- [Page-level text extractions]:
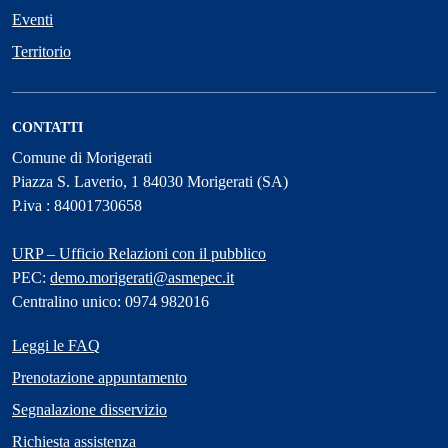
Eventi
Territorio
CONTATTI
Comune di Morigerati
Piazza S. Laverio, 1 84030 Morigerati (SA)
P.iva : 84001730658
URP – Ufficio Relazioni con il pubblico
PEC:
demo.morigerati@asmepec.it
Centralino unico: 0974 982016
Leggi le FAQ
Prenotazione appuntamento
Segnalazione disservizio
Richiesta assistenza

- [Work to complete]: Without the pictures, return the records above exactly as written.

- [Completed task]:
Eventi
Territorio
CONTATTI
Comune di Morigerati
Piazza S. Laverio, 1 84030 Morigerati (SA)
P.iva : 84001730658
URP – Ufficio Relazioni con il pubblico
PEC:
demo.morigerati@asmepec.it
Centralino unico: 0974 982016
Leggi le FAQ
Prenotazione appuntamento
Segnalazione disservizio
Richiesta assistenza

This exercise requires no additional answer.